Les incursions dans le comté de Lofa au milieu de l'année 2000 sont généralement considérées comme le point de départ de la campagne militaire du LURD. Des porte-parole du LURD, comme le général de brigade Joe Wylie, ont reconnu le rôle joué par les anciens membres de groupes anti-Taylor comme le Mouvement uni de libération pour la démocratie au Libéria, dirigé par Alhadji Kromah (ULIMO-K). Mais selon Wylie, le LURD a également drainé un grand nombre de combattants qui étaient précédemment avec le Front national patriotique du Libéria (NPFL) de Taylor.

Les communiqués du LURD ont mis l'accent sur les efforts du mouvement pour éviter des morts et des blessés parmi les civils. Les organisations de défense des droits de l'Homme ont accusé le LURD de procéder à des exécutions sommaires et de recruter des enfants soldats, mais elles ont aussi mis en lumière la brutalité des opérations militaires de Taylor contre les rebelles.
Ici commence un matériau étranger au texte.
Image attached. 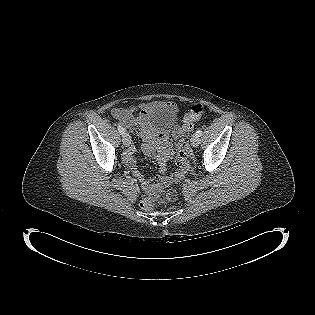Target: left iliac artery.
Segmentation results:
<instances>
[{
  "label": "left iliac artery",
  "instance_id": "left-iliac-artery-1",
  "mask_svg": "<svg viewBox=\"0 0 315 315\" xmlns=\"http://www.w3.org/2000/svg\"><path fill=\"white\" fill-rule=\"evenodd\" d=\"M201 134H202V130H201V129H199V130L196 131V135H197L198 137H200Z\"/></svg>",
  "mask_w": 315,
  "mask_h": 315
}]
</instances>
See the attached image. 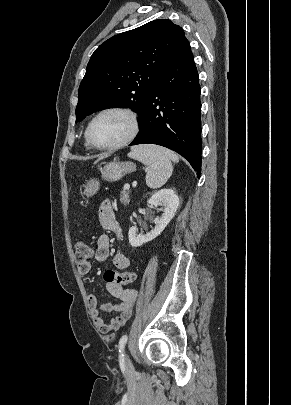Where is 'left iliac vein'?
Here are the masks:
<instances>
[{
	"instance_id": "1",
	"label": "left iliac vein",
	"mask_w": 291,
	"mask_h": 405,
	"mask_svg": "<svg viewBox=\"0 0 291 405\" xmlns=\"http://www.w3.org/2000/svg\"><path fill=\"white\" fill-rule=\"evenodd\" d=\"M125 366H126V369L127 370H131L132 369V363H131V361H130V359H129V357L126 355V357H125Z\"/></svg>"
}]
</instances>
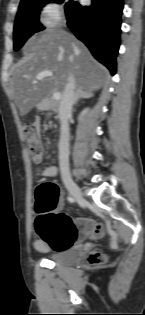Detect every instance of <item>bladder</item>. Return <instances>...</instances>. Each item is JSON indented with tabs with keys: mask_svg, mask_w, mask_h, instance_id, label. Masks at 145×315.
I'll list each match as a JSON object with an SVG mask.
<instances>
[{
	"mask_svg": "<svg viewBox=\"0 0 145 315\" xmlns=\"http://www.w3.org/2000/svg\"><path fill=\"white\" fill-rule=\"evenodd\" d=\"M50 260L56 264L61 266H73L79 261V248H63L55 251Z\"/></svg>",
	"mask_w": 145,
	"mask_h": 315,
	"instance_id": "1",
	"label": "bladder"
}]
</instances>
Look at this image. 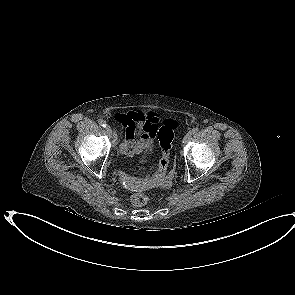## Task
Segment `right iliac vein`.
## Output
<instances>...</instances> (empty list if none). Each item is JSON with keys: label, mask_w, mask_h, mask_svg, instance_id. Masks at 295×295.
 <instances>
[{"label": "right iliac vein", "mask_w": 295, "mask_h": 295, "mask_svg": "<svg viewBox=\"0 0 295 295\" xmlns=\"http://www.w3.org/2000/svg\"><path fill=\"white\" fill-rule=\"evenodd\" d=\"M106 131L108 134H112V129L109 125H106Z\"/></svg>", "instance_id": "obj_1"}]
</instances>
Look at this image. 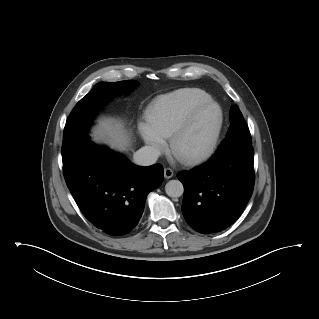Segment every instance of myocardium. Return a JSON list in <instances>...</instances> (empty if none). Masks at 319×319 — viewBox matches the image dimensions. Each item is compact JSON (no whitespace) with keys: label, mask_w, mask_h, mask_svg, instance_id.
<instances>
[{"label":"myocardium","mask_w":319,"mask_h":319,"mask_svg":"<svg viewBox=\"0 0 319 319\" xmlns=\"http://www.w3.org/2000/svg\"><path fill=\"white\" fill-rule=\"evenodd\" d=\"M216 107L219 113V123L209 146L200 152L184 153L180 150V143L192 129L197 117L207 108ZM225 115L221 105L212 99L196 106L188 115L183 124L176 130L170 139V150L174 157L183 164L196 165L211 158L219 145L223 131Z\"/></svg>","instance_id":"myocardium-1"}]
</instances>
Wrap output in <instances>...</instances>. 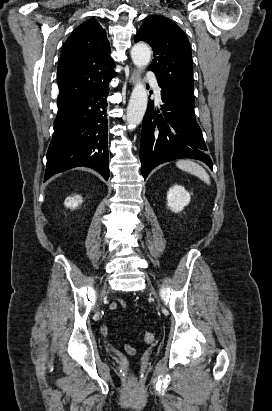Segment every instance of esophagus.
<instances>
[{
    "label": "esophagus",
    "mask_w": 272,
    "mask_h": 411,
    "mask_svg": "<svg viewBox=\"0 0 272 411\" xmlns=\"http://www.w3.org/2000/svg\"><path fill=\"white\" fill-rule=\"evenodd\" d=\"M138 79V71L136 69H133L130 75V83L134 84Z\"/></svg>",
    "instance_id": "34e87169"
}]
</instances>
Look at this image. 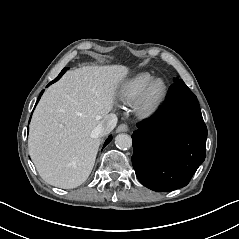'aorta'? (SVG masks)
<instances>
[{"mask_svg": "<svg viewBox=\"0 0 239 239\" xmlns=\"http://www.w3.org/2000/svg\"><path fill=\"white\" fill-rule=\"evenodd\" d=\"M115 144L119 149L123 150L128 149L132 146V138L128 134L124 133L118 134L115 137Z\"/></svg>", "mask_w": 239, "mask_h": 239, "instance_id": "1", "label": "aorta"}]
</instances>
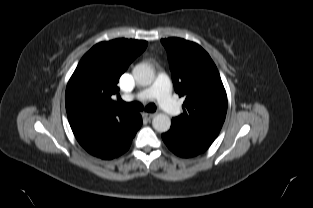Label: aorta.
<instances>
[{
    "instance_id": "aorta-1",
    "label": "aorta",
    "mask_w": 313,
    "mask_h": 208,
    "mask_svg": "<svg viewBox=\"0 0 313 208\" xmlns=\"http://www.w3.org/2000/svg\"><path fill=\"white\" fill-rule=\"evenodd\" d=\"M135 81L141 86H149L155 79V73L151 66L145 63L138 64L132 71ZM153 128L160 133L167 132L171 126L170 117L159 113L152 120Z\"/></svg>"
}]
</instances>
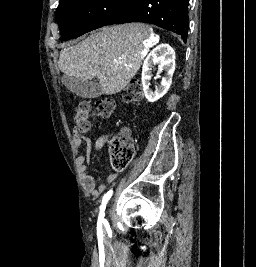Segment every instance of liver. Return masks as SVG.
Here are the masks:
<instances>
[{"label": "liver", "mask_w": 256, "mask_h": 267, "mask_svg": "<svg viewBox=\"0 0 256 267\" xmlns=\"http://www.w3.org/2000/svg\"><path fill=\"white\" fill-rule=\"evenodd\" d=\"M146 32L145 24L104 26L76 46L61 50L58 68L86 82L97 78L102 94H117L142 64Z\"/></svg>", "instance_id": "obj_1"}]
</instances>
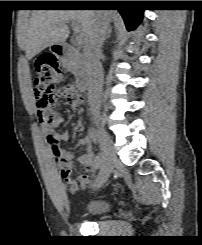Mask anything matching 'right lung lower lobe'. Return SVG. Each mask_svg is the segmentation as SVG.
<instances>
[{
	"label": "right lung lower lobe",
	"mask_w": 202,
	"mask_h": 245,
	"mask_svg": "<svg viewBox=\"0 0 202 245\" xmlns=\"http://www.w3.org/2000/svg\"><path fill=\"white\" fill-rule=\"evenodd\" d=\"M83 7H116L122 15L126 28L130 30L136 27L142 21L143 10L135 8L133 1H82Z\"/></svg>",
	"instance_id": "obj_1"
}]
</instances>
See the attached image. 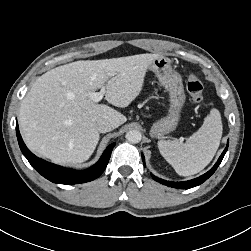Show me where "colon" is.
Listing matches in <instances>:
<instances>
[{"instance_id":"colon-1","label":"colon","mask_w":251,"mask_h":251,"mask_svg":"<svg viewBox=\"0 0 251 251\" xmlns=\"http://www.w3.org/2000/svg\"><path fill=\"white\" fill-rule=\"evenodd\" d=\"M186 88L191 99L200 104L203 102V85L195 74H189L186 80Z\"/></svg>"}]
</instances>
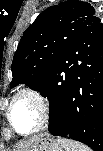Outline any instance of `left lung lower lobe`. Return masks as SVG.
I'll return each mask as SVG.
<instances>
[{
  "label": "left lung lower lobe",
  "mask_w": 103,
  "mask_h": 151,
  "mask_svg": "<svg viewBox=\"0 0 103 151\" xmlns=\"http://www.w3.org/2000/svg\"><path fill=\"white\" fill-rule=\"evenodd\" d=\"M50 104L49 132L103 151V24L88 27L38 90Z\"/></svg>",
  "instance_id": "0a47b994"
}]
</instances>
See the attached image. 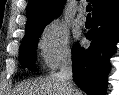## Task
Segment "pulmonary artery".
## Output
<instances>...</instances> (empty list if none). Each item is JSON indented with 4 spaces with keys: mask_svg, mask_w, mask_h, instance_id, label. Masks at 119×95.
Returning a JSON list of instances; mask_svg holds the SVG:
<instances>
[{
    "mask_svg": "<svg viewBox=\"0 0 119 95\" xmlns=\"http://www.w3.org/2000/svg\"><path fill=\"white\" fill-rule=\"evenodd\" d=\"M77 20L80 24H85V22H86V16L84 14L83 7H80V9H79V13L77 15Z\"/></svg>",
    "mask_w": 119,
    "mask_h": 95,
    "instance_id": "e3ab8cb5",
    "label": "pulmonary artery"
}]
</instances>
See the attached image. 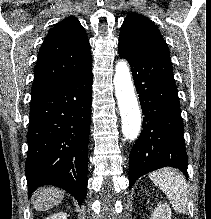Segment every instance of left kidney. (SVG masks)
Listing matches in <instances>:
<instances>
[{"mask_svg":"<svg viewBox=\"0 0 211 219\" xmlns=\"http://www.w3.org/2000/svg\"><path fill=\"white\" fill-rule=\"evenodd\" d=\"M172 213L167 203H159L151 214L150 219H172Z\"/></svg>","mask_w":211,"mask_h":219,"instance_id":"left-kidney-1","label":"left kidney"}]
</instances>
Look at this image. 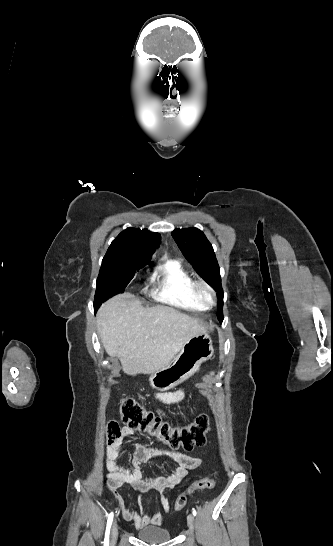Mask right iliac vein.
I'll return each instance as SVG.
<instances>
[{
	"label": "right iliac vein",
	"mask_w": 333,
	"mask_h": 546,
	"mask_svg": "<svg viewBox=\"0 0 333 546\" xmlns=\"http://www.w3.org/2000/svg\"><path fill=\"white\" fill-rule=\"evenodd\" d=\"M117 536H118V526H117V522L114 521L113 524H112L111 537H110L112 546L115 544V542L117 540Z\"/></svg>",
	"instance_id": "1"
}]
</instances>
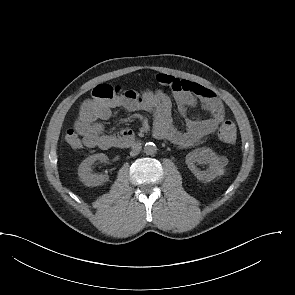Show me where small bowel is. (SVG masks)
I'll return each mask as SVG.
<instances>
[{
	"instance_id": "small-bowel-1",
	"label": "small bowel",
	"mask_w": 295,
	"mask_h": 295,
	"mask_svg": "<svg viewBox=\"0 0 295 295\" xmlns=\"http://www.w3.org/2000/svg\"><path fill=\"white\" fill-rule=\"evenodd\" d=\"M156 78L161 85L172 90L173 99L183 117H186L187 109L194 107L198 101H201L209 117L205 119L186 118V129L181 131L173 123L172 101L166 93L160 89H148L143 92L129 90L111 101L94 103L88 109L82 107L74 127L66 133L69 146L72 149L85 146L107 150L115 147V141L120 135L132 134L128 129L117 134L104 132L100 121L108 120L112 115V109L117 107L129 111L152 112L155 119L153 134L159 139L168 140L179 148L197 145L203 138L214 133L224 122L223 105L212 90L168 74H158Z\"/></svg>"
}]
</instances>
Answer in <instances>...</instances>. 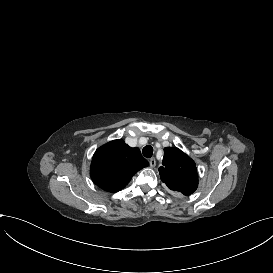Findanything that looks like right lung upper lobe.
Instances as JSON below:
<instances>
[{
  "instance_id": "obj_1",
  "label": "right lung upper lobe",
  "mask_w": 273,
  "mask_h": 273,
  "mask_svg": "<svg viewBox=\"0 0 273 273\" xmlns=\"http://www.w3.org/2000/svg\"><path fill=\"white\" fill-rule=\"evenodd\" d=\"M148 164L138 148H131L120 139L113 140L94 153L90 176L100 188L108 192H118Z\"/></svg>"
}]
</instances>
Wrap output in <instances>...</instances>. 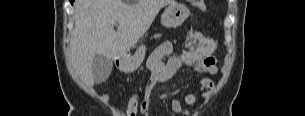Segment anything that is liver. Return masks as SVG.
<instances>
[{"instance_id":"1","label":"liver","mask_w":305,"mask_h":116,"mask_svg":"<svg viewBox=\"0 0 305 116\" xmlns=\"http://www.w3.org/2000/svg\"><path fill=\"white\" fill-rule=\"evenodd\" d=\"M174 0H76L70 63L81 82L92 87L95 55L124 57ZM118 23L117 31L114 24Z\"/></svg>"}]
</instances>
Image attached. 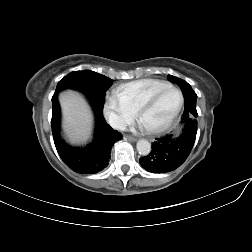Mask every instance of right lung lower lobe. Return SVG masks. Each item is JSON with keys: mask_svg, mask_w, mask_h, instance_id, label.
<instances>
[{"mask_svg": "<svg viewBox=\"0 0 252 252\" xmlns=\"http://www.w3.org/2000/svg\"><path fill=\"white\" fill-rule=\"evenodd\" d=\"M52 135L58 154L64 163L80 174H94L103 170L109 162L111 148L122 139V135L113 130L102 115L103 107L94 106L96 126L93 141L87 147H71L59 134L60 110L57 101L52 102Z\"/></svg>", "mask_w": 252, "mask_h": 252, "instance_id": "1", "label": "right lung lower lobe"}]
</instances>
Un récent rapport de Human Rights Watch, basée à New York, a particulièrement critiqué l'Unité anti-terrorisme de Taylor, l'accusant d'atrocités massives contre les civils.

Le secrétaire général de l'ONU, Kofi Annan, a indiqué mercredi, dans une déclaration publiée à New York, qu'il était profondément troublé par la souffrance humaine dans la guerre du Libéria. "Le secrétaire général est profondément troublé. Il est également préoccupé par les implications que cela pourrait avoir dans la sous-région de l'Union des Etats du fleuve Mano. De récents combats dans le comté de Bong et des nouvelles d'activités des rebelles dans le voisinage de la capitale Monrovia, ont suscité de graves inquiétudes à propos du bien-être d'un grand nombre de civils dont beaucoup ont été forcés de fuir leurs foyers", selon la déclaration.

Annan préconise un dialogue entre les parties belligérantes et encourage la Communauté économique des Etats de l'Afrique de l'ouest (CEDEAO) à faciliter ce dialogue. Il exhorte les Etats de la région à ne pas laisser leurs territoires servir de base pour commettre des actes d'agression contre les pays voisins, souligne la déclaration.

"Le secrétaire général condamne toutes les tentatives du LURD et de toutes les factions armées visant à prendre le pouvoir par la force", ajoute la déclaration.